Work instruction: Check every line of the data below for "lumière". Copy each one that has it.

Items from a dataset
....
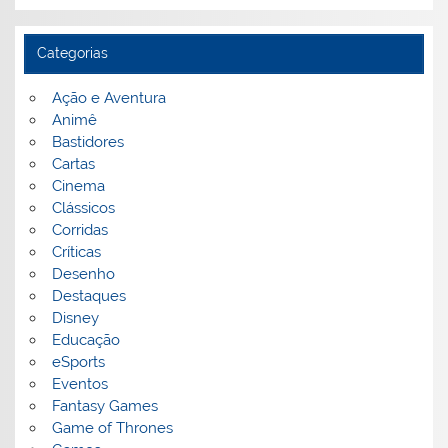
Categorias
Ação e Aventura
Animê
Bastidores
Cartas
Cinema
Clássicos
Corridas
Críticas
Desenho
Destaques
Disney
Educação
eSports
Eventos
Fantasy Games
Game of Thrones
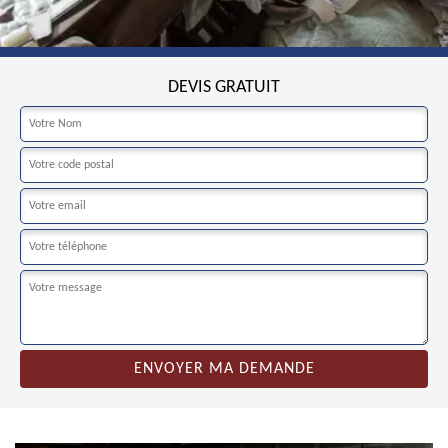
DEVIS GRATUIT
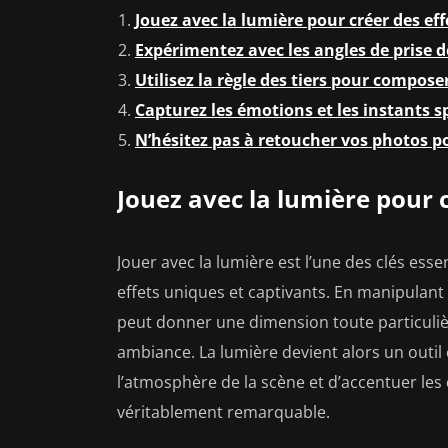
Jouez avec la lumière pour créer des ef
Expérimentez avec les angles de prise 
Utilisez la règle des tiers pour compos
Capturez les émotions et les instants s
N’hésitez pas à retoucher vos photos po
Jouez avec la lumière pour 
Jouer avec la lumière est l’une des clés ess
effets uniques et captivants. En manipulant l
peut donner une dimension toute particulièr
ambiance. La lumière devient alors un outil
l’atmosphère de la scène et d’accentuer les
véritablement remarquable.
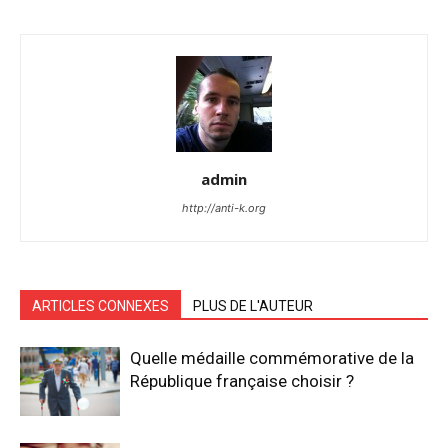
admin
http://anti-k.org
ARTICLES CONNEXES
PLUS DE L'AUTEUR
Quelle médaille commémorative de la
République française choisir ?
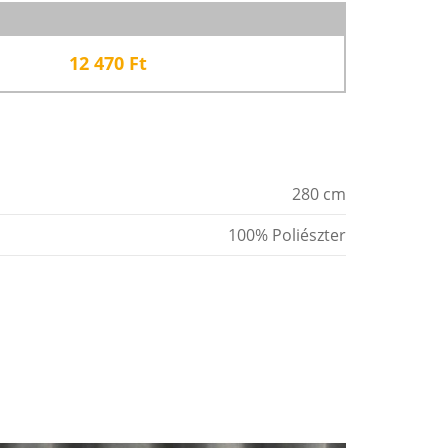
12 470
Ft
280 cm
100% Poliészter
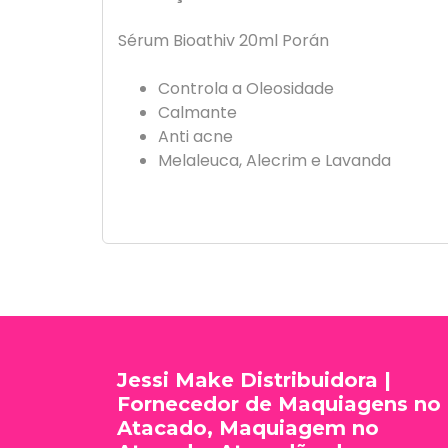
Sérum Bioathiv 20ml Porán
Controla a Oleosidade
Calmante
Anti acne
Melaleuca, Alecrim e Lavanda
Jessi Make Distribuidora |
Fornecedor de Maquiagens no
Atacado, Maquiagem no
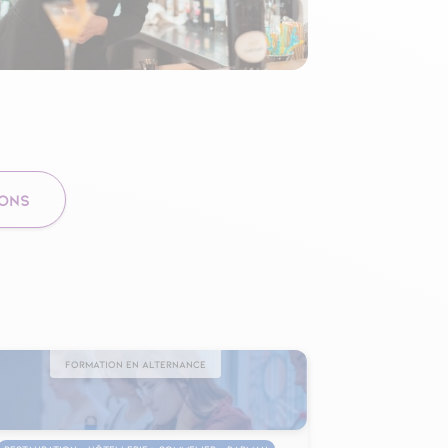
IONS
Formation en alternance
....
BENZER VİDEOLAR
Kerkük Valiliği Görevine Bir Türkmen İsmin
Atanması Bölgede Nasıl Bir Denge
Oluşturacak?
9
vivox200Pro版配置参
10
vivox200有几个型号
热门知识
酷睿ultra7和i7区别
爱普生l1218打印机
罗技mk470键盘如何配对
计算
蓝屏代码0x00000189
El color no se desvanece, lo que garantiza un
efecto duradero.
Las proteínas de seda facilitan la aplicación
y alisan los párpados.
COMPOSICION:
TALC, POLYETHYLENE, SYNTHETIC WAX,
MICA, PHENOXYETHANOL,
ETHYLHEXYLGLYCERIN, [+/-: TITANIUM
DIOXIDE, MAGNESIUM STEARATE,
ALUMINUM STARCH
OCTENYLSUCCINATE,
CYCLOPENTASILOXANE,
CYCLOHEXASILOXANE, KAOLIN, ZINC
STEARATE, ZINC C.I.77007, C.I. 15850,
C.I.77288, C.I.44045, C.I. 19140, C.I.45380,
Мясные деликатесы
....
Task output:
Jouez avec la lumière pour créer des ef
Jouez avec la lumière pour 
Jouer avec la lumière est l’une des clés ess
ambiance. La lumière devient alors un outil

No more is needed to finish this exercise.